1998年8月14日、関西国際空港からシンガポール経由で私たち夫婦はニュージーランドに出発した。15日の朝にクライストチャーチの空港に降り立つ。この間、何とも忙しい時間を過ごしたが、元気ならこそ出来たことであったと思う。
クライストチャーチのカンタベリー大学をどうして選んだのかということであるが、たまたま倉敷市に文部省のJETプログラム(中学校で英語を教える先生)で来日していたニュージーランドの青年と知り合いになったことが縁となった。彼がクライストチャーチのカンタベリー大学の卒業生であったのである。
そのきっかけを思い出すと、人間関係の不思議さを思わずにはおられない。1989年に米国フルブライト委員会から、ミズリー州のカンサス市にあるロックハースト大学に招聘教授で赴任していたが、たまたま生物学の先生と知り合った。先生の奥さんが大学の事務に勤めていて、その先生とは家族つき合いとなった。先生には二人の娘さんがいて、長女には二人の子どもがいた。長女が家内を買いものに連れってくれたり、地域のお祭りやブルベリー摘みに案内してくれたり、アメリカを知る良き機会を与えてくれた。
そして次女は日本に行きたいと、文部省のJETプログラムに応募していた。パスすれば倉敷市に行くと言う。ミズリー州のカンサス市は倉敷と姉妹都市であった。日本に関心があって、キャンパス内にあった私たちの家には、事務に勤めているお母さんとよく遊びにきた。家内が作る日本の料理などに興味を示していた。
私たちがニュージーランドから帰宅して、暫くしたら、その娘さんから、我が家に電話があり、訪ねてきたのであった。私たち夫婦は驚いた。そうなんだ、彼女は倉敷に来てたんだと納得したわけである。中学校で英語を教えているという。その後も何度か訪ねてきたが、ある時男の友達を連れていってもよいかときかれて、寝る部屋はあるから私たちは受け入れた。二人は婚約の仲だというので、私たちは大いに祝い歓迎した。男の方がやはり文部省のJETプログラムで英語を教えにニュージーランドから倉敷市に派遣されていたのである。数ヶ月して二人は結婚し、二人揃って倉敷から車を走らせて我が家にやってきた。

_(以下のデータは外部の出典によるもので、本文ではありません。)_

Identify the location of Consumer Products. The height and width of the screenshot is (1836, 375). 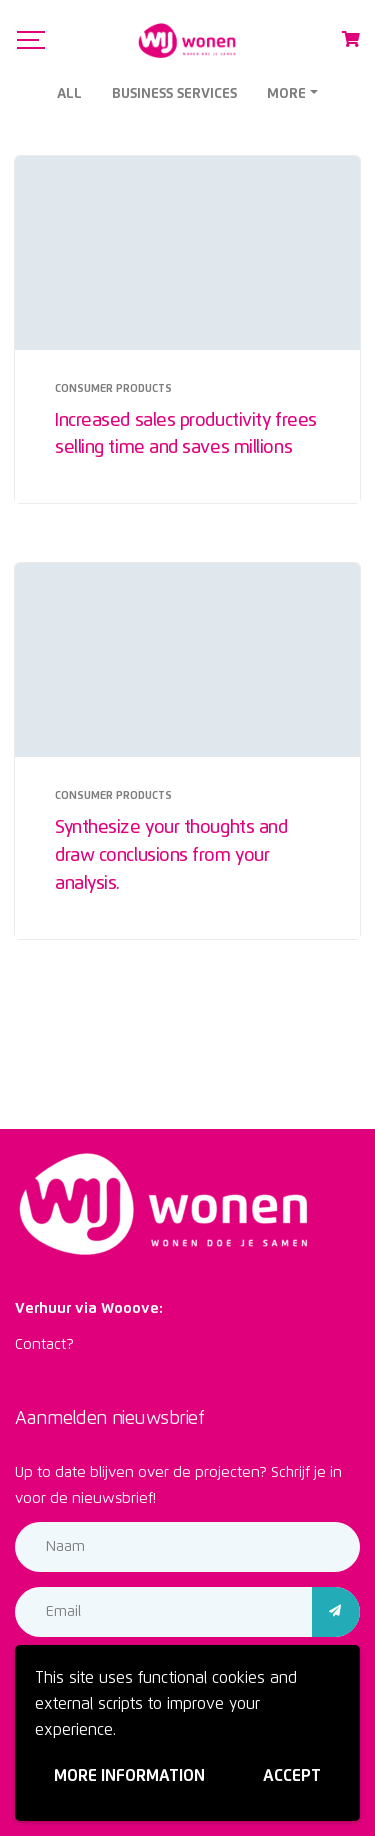 (113, 388).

という次第で、カンタベリー大学出身の男性からカンタベリー大学を知ることになったのである。そこにはジャーナリズム専攻もあって、その担当教授を紹介してもらった。何回か文通を交わし、私はカンタベリー大学を選ぶことにした。
クライストチャーチには、男性の両親が住んでおり、リゾート地で貸別荘を経営しているという。私には、暫く1箇所に定着して休暇を過ごしたいという願いがあったので、そのアカロアという海辺の別荘を車付きで借りることにした。国内で準備万端整えて、私たち夫婦はクライストチャーチに向かったのであった。

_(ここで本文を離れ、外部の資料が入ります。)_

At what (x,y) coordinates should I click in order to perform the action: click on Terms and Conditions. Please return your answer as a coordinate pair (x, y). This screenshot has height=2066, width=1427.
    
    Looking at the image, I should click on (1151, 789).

空港には、貸別荘を営む両親が車で出迎えてくれていた。空港を出ての第1印象は、その空の青さであった。当地では冬であるが、そんなに寒くはなく、晴れ上がっての真っ青な空はまぶしく感じられた。挨拶を済ませ荷物を車に積んで、まずはクライストチャーチの街を案内してもらった。路面電車が走り、街の中をきれいな川が流れ、瀟洒な教会があり、こじんまりした感じだが、きれいな街の佇まいが印象に残る。車で主要な場所をまわって、最後はショッピングセンターの案内であった。当人達も買い物をしたが、私たちにもここで買い物をするようにと、何か所かのショッピングセンターを教えてくれた。私たちも一軒家に住むわけだから、食材を買いこんでおかなければならなかった。こうした買い物は、アメリカでの経験があったから、戸惑うことなくすますことができた。

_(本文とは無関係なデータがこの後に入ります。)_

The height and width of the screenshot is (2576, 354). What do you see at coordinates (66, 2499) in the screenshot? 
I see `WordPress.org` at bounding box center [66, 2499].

さて、住まいするリゾート地のアカロアは、クライストチャーチから1時間半ぐらい車を走らせたところにあるという。海岸の方向に向かって走るが、豪快なドライブを楽しむことになる。月明かりのなかのアカロアに到着。北向きに立てられた平屋建て3ベッドルームのある大きな家であった。ニュージーランドは北半球にあって、北向きに日が当たる。貸別荘であるから、敷布や布団、暖炉に入れる薪、暖房具、鍋釜の類など直ぐに生活を始めるための道具が用意されていた。日本から持っていった電気毛布が役にたった。
暖炉のあるリビングルームは、初めての経験であった。薪も混じっていたが、廃材を切って割った木材を使っていた。環境問題に熱心な取組をしている国ではあったが、各家の暖房は、廃材を燃やす暖炉に頼っているようであった。煙が出るが、この暖炉の暖かさには驚いた。別荘のホストの家を訪ねたときも、リビングの中央に暖炉を設け、その上で煮炊きをしていた。家中が暖かいのであった。冬で寒いのだが、太陽の照りつけが強いので、ガラス越しに日が入ると、温室のように感じられる。外に出ると風が冷たい。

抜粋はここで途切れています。